Having a crepe machine will ensure your crepes are smooth, even, and perfectly round every time. As you have probably tried at home this is hard achieve with regular pans. While sizes and features can vary they all usually consist of a large round heating element with a non-stick griddle to spread out the batter evenly.
Depending on your needs and whether you are cooking at home or need one for your restaurant you can expect electric crepe makers to range in price from approximately $60 to over $300. They will feature an adjustable thermostat and provide restaurant-quality crepes at home.
According to the Webster's Dictionary a crepe is a thin pancake. Anyone who's had the opportunity to go to Paris knows that crepes are wholly different from pancakes. If the number of crepe vendors on Paris street corners is an indication of their good taste, then it's safe to say they're delicious. Last February my husband, who is American, was fortunate enough to go to Paris. Having never eaten a crepe before he wanted to see what he was missing. He enjoyed them so much that he was stopping at every vendor he met on our walk, tasting not only the sugar coated ones, but also the chocolate and the jelly covered ones. For only 10 francs, why not?

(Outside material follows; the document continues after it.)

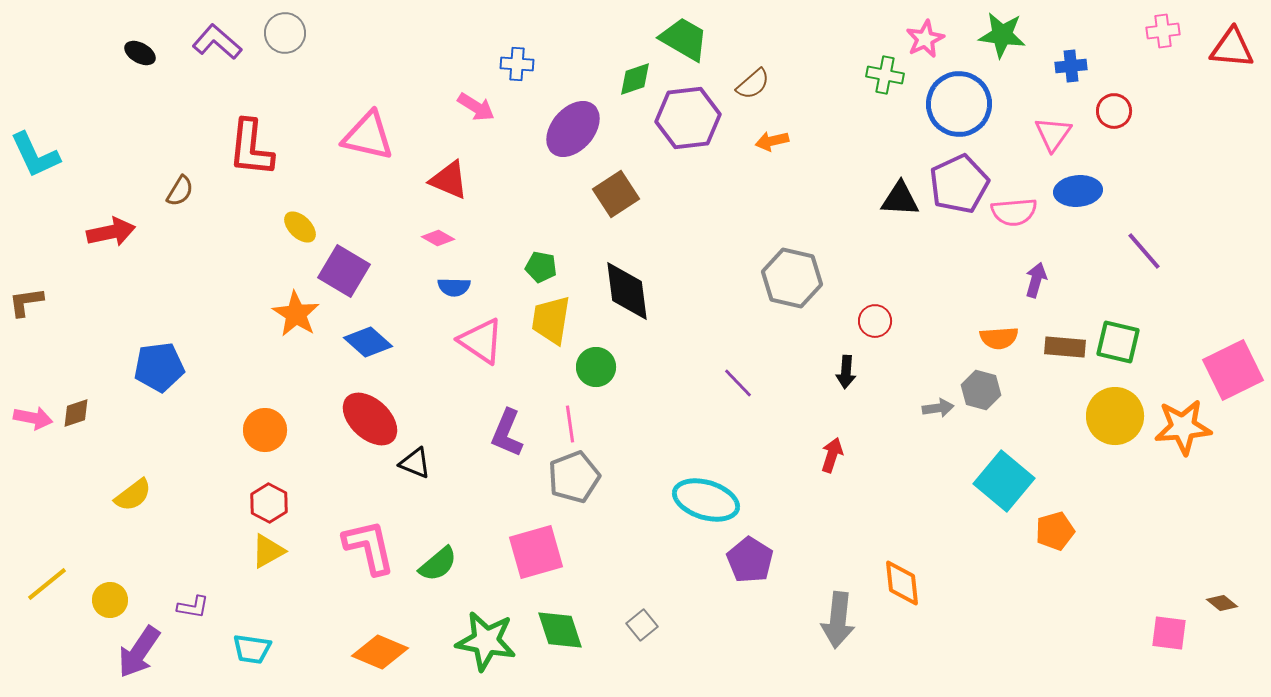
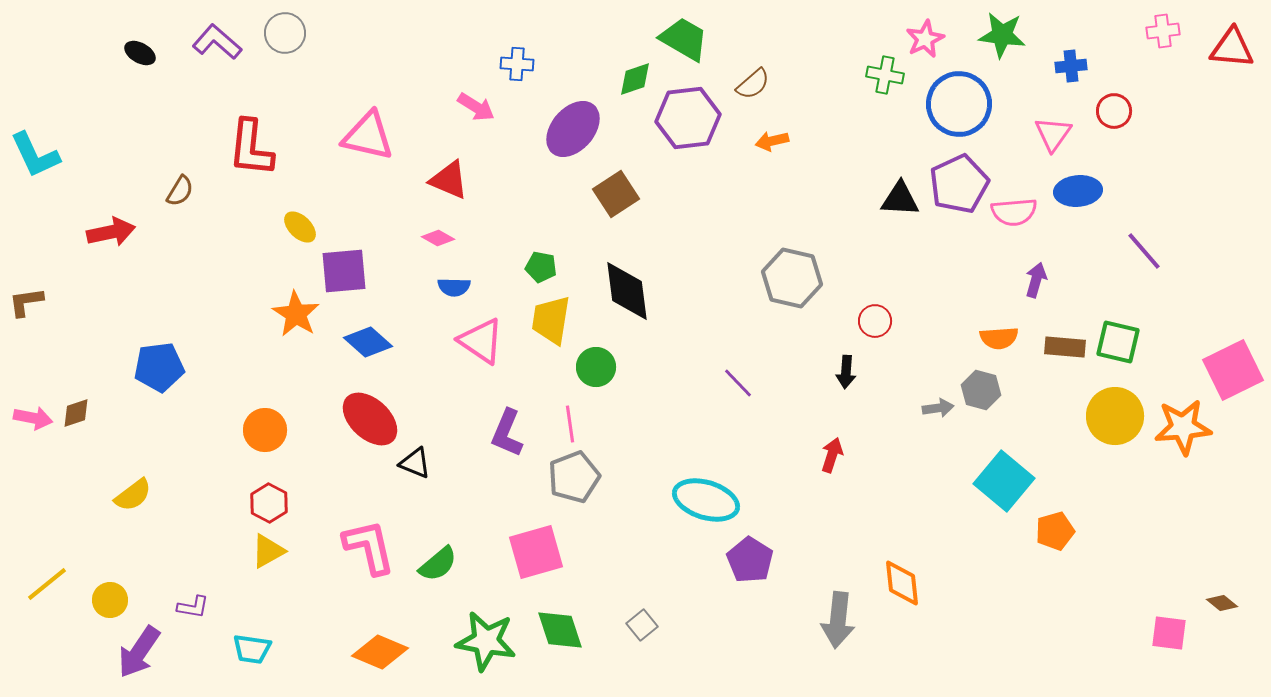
purple square at (344, 271): rotated 36 degrees counterclockwise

Some regions of France are famous for their particular style of crepes like tantimolle of Champagne, landimolles of Picardy, and chialades of Argonne. In the Auvergne, Lorraine, and Lyonnais districts, crepe batter is often enriched finely sliced or pureed potatoes for dishes like bourriols, criques, and matafans.
Typically crepes are served warm and are filled with a thick sauce. If you are interested in the style served on the streets of Paris, just serve it plain with a light coating of powdered sugar, chocolate sauce, or some jam, and fold it in half twice.